ITALIA - Medico, ricercatore presso le Università di Berkeley (California) e Londra, all'inizio degli anni 80 è stato fra i medici che hanno praticato in Italia la terapia di mantenimento per i tossicodipendenti a base di morfina, per sottrarli al circuito criminale ed è stato perciò al centro di una controversa vicenda penale, affrontando anche la prigione. E' il presidente del CO.R.A.

SOMMARIO: L'autore illustra gli effetti terapeutici conseguenti alla eventuale possibilità di prescrizione delle droghe da parte del medico. Si potrebbe così evitare il ricorso alla proibizione e restituire alla medicina, alla etica medica, alla farmacologia e al potere legislativo e a quello giudiziario le loro giuste competenze in materia di droga.

("I costi del proibizionismo sulle droghe" - Atti del colloquio internazionale sull'antiproibizionismo, Bruxelles 28 settembre - 1 ottobre 1988 - Ed. Partito Radicale)

Se il medico potesse prescrivere le droghe si potrebbero prevedere i seguenti effetti terapeutici:

- abbassamento del numero dei morti;

- riduzione della morbilità;

- risanamento dei comportamenti del tossicodipendente, con la riduzione dei comportamenti devianti e criminosi;

- freno al mercato clandestino, con riduzione della microcriminalità.

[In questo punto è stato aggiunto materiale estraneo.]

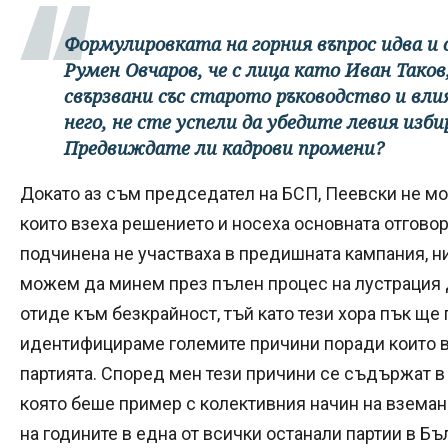
Формулировката на горния въпрос идва и 
Румен Овчаров, че с лица като Иван Таков
свързвани със старото ръководство и вли
него, не сте успели да убедите левия изби
Предвиждате ли кадрови промени?
Докато аз съм председател на БСП, Пеевски не мож
които взеха решението и носеха основната отгово
подчинена не участваха в предишната кампания, ни
можем да минем през пълен процес на лустрация 
отиде към безкрайност, тъй като тези хора пък ще 
идентифицираме големите причини поради които 
партията. Според мен тези причини се съдържат в 
която беше пример с колективния начин на вземан
на годините в една от всички останали партии в Бъ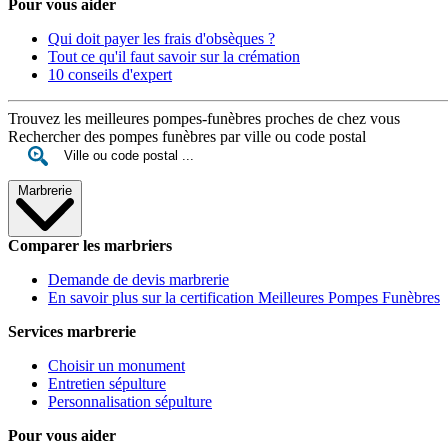
Pour vous aider
Qui doit payer les frais d'obsèques ?
Tout ce qu'il faut savoir sur la crémation
10 conseils d'expert
Trouvez les meilleures pompes-funèbres proches de chez vous
Rechercher des pompes funèbres par ville ou code postal
Marbrerie
Comparer les marbriers
Demande de devis marbrerie
En savoir plus sur la certification Meilleures Pompes Funèbres
Services marbrerie
Choisir un monument
Entretien sépulture
Personnalisation sépulture
Pour vous aider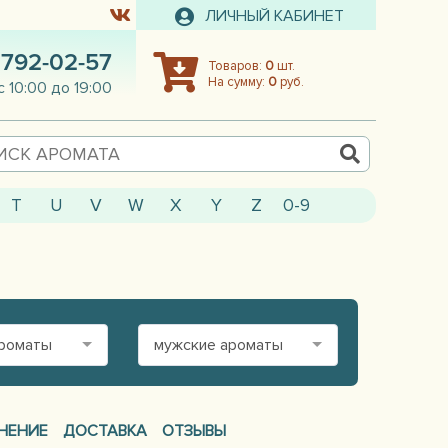
ЛИЧНЫЙ КАБИНЕТ
 792-02-57
Товаров:
0
шт.
На сумму:
0
руб.
с 10:00 до 19:00
T
U
V
W
X
Y
Z
0-9
ароматы
мужские ароматы
НЕНИЕ
ДОСТАВКА
ОТЗЫВЫ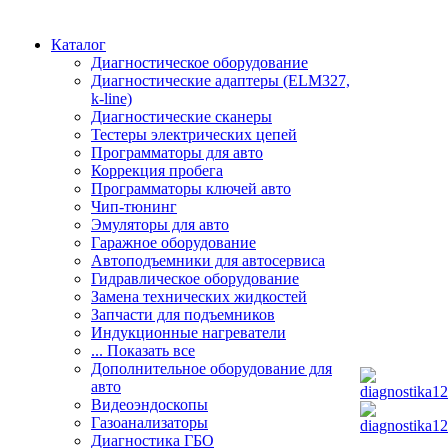
Каталог
Диагностическое оборудование
Диагностические адаптеры (ELM327,
k-line)
Диагностические сканеры
Тестеры электрических цепей
Программаторы для авто
Коррекция пробега
Программаторы ключей авто
Чип-тюнинг
Эмуляторы для авто
Гаражное оборудование
Автоподъемники для автосервиса
Гидравлическое оборудование
Замена технических жидкостей
Запчасти для подъемников
Индукционные нагреватели
... Показать все
Дополнительное оборудование для
авто
Видеоэндоскопы
Газоанализаторы
Диагностика ГБО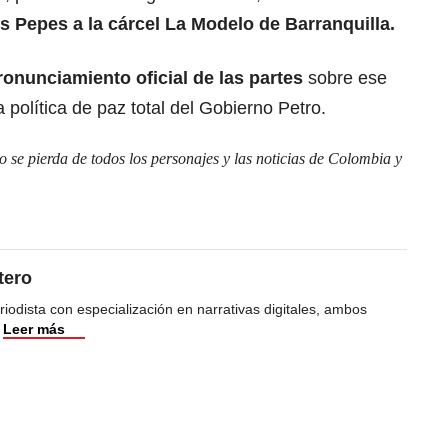
os Pepes a la cárcel La Modelo de Barranquilla.
onunciamiento oficial de las partes
sobre ese
 política de paz total del Gobierno Petro.
se pierda de todos los personajes y las noticias de Colombia y
tero
iodista con especialización en narrativas digitales, ambos
Leer más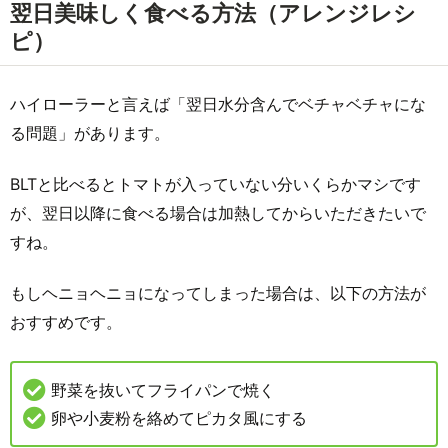
翌日美味しく食べる方法（アレンジレシ
ピ）
ハイローラーと言えば「翌日水分含んでベチャベチャにな
る問題」があります。
BLTと比べるとトマトが入っていない分いくらかマシです
が、翌日以降に食べる場合は加熱してからいただきたいで
すね。
もしヘニョヘニョになってしまった場合は、以下の方法が
おすすめです。
野菜を抜いてフライパンで焼く
卵や小麦粉を絡めてピカタ風にする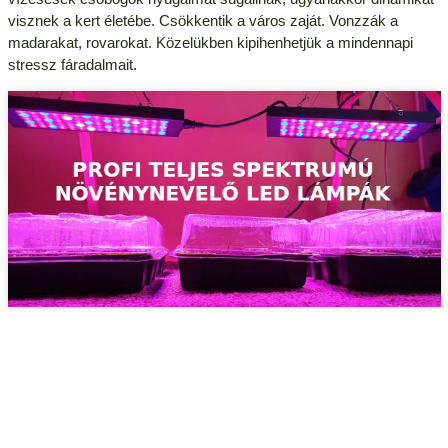
visznek a kert életébe. Csökkentik a város zaját. Vonzzák a
madarakat, rovarokat. Közelükben kipihenhetjük a mindennapi
stressz fáradalmait.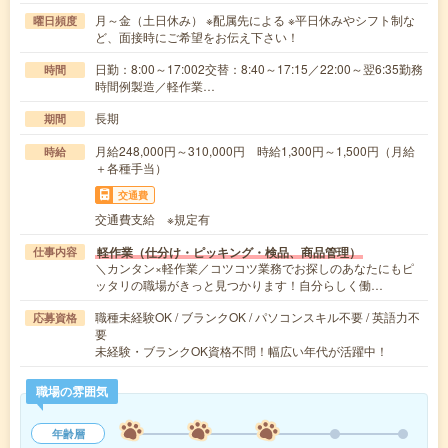
月～金（土日休み） ※配属先による ※平日休みやシフト制な
曜日頻度
ど、面接時にご希望をお伝え下さい！
日勤：8:00～17:002交替：8:40～17:15／22:00～翌6:35勤務
時間
時間例製造／軽作業…
長期
期間
月給248,000円～310,000円 時給1,300円～1,500円（月給
時給
＋各種手当）
交通費
交通費支給 ※規定有
軽作業（仕分け・ピッキング・検品、商品管理）
仕事内容
＼カンタン×軽作業／コツコツ業務でお探しのあなたにもピ
ッタリの職場がきっと見つかります！自分らしく働…
職種未経験OK / ブランクOK / パソコンスキル不要 / 英語力不
応募資格
要
未経験・ブランクOK資格不問！幅広い年代が活躍中！
職場の雰囲気
年齢層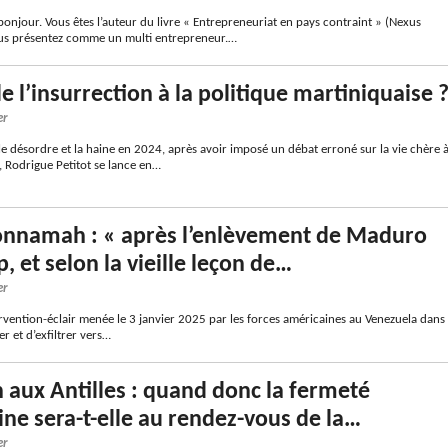
njour. Vous êtes l’auteur du livre « Entrepreneuriat en pays contraint » (Nexus
ous présentez comme un multi entrepreneur.…
de l’insurrection à la politique martiniquaise 
er
e désordre et la haine en 2024, après avoir imposé un débat erroné sur la vie chère 
s, Rodrigue Petitot se lance en…
onnamah : « après l’enlèvement de Maduro
, et selon la vieille leçon de…
er
ervention-éclair menée le 3 janvier 2025 par les forces américaines au Venezuela dans
er et d’exfiltrer vers…
aux Antilles : quand donc la fermeté
ine sera-t-elle au rendez-vous de la…
er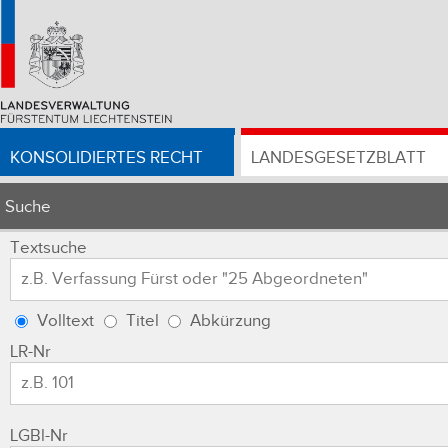
KONSOLIDIERTES RECHT
LANDESGESETZBLATT
Suche
Textsuche
Volltext
Titel
Abkürzung
LR-Nr
LGBl-Nr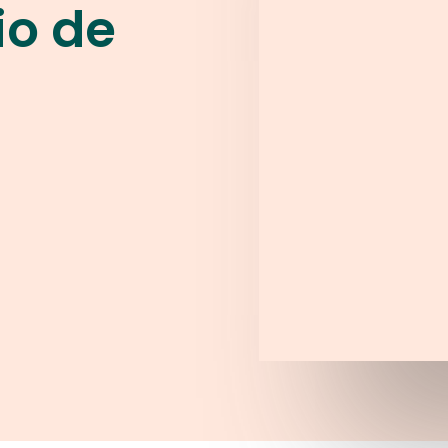
io de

Questa ipotesi mosse qualche decina di medici italiano, attorno al 1980, in assenza, fra l'altro, di ogni iniziativa da parte delle autorità pubbliche.

Nel complesso l'ipotesi fu verificata positivamente sul campo (Catri, 1988) e tuttora si presenta valida come una delle vie sperimentali di uscita dal proibizionismo.

Remissione spontanea

L'ipotesi si basa sul presupposto della remissione spontanea, confermata da Winick (1962) in poi, Coperman (1973): ``Il decorso delle tossicomanie coinvolge la fascia di età tra i 16 e i 30 anni, una percentuale tra il 70-60% tende, dopo questa età, a maturare naturalmente e ad astenersi volontariamente dall'uso della droga''; Beltrame (1980): ``la cura del tossicomane non dipende tanto dai progetti terapeutici degli specialisti quanto dal maturare di circostanze che riguardano la sua vita e le occasioni di recupero che essa gli offre''.

Comportamenti e processi di apprendimento

L'altro presupposto sta nella constatazione che il problema del tossicodipendente non sta tanto nelle sostanze - che possono essere le più varie - quanto nei comportamenti, che in qualche modo sceglie, e nei processi di apprendimento di quegli effetti, che considera piacevoli rispetto ad altri, che sono sgradevoli.

D'altra parte è senz'altro vero che una qualunque sostanza chimica, introdotta negli organismi viventi, ha degli effetti biologici e, tra questi, alcuni possono costituire problemi fisiopatologici. Ciò è vero per tutti i farmaci.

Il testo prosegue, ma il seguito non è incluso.